**What needs to be done**: Apart from the pictures, the listing is to be returned exactly.
(Beginning of Recorded data)
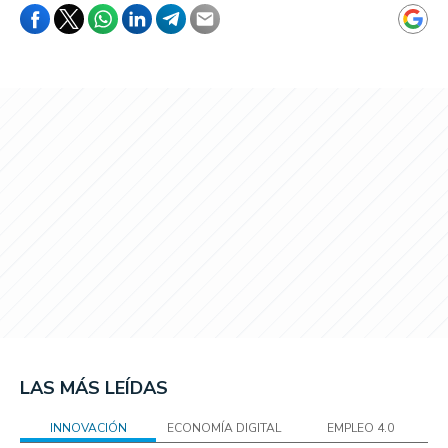
LAS MÁS LEÍDAS
INNOVACIÓN
ECONOMÍA DIGITAL
EMPLEO 4.0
(End of Recorded data)
**Task result**:
LAS MÁS LEÍDAS
INNOVACIÓN
ECONOMÍA DIGITAL
EMPLEO 4.0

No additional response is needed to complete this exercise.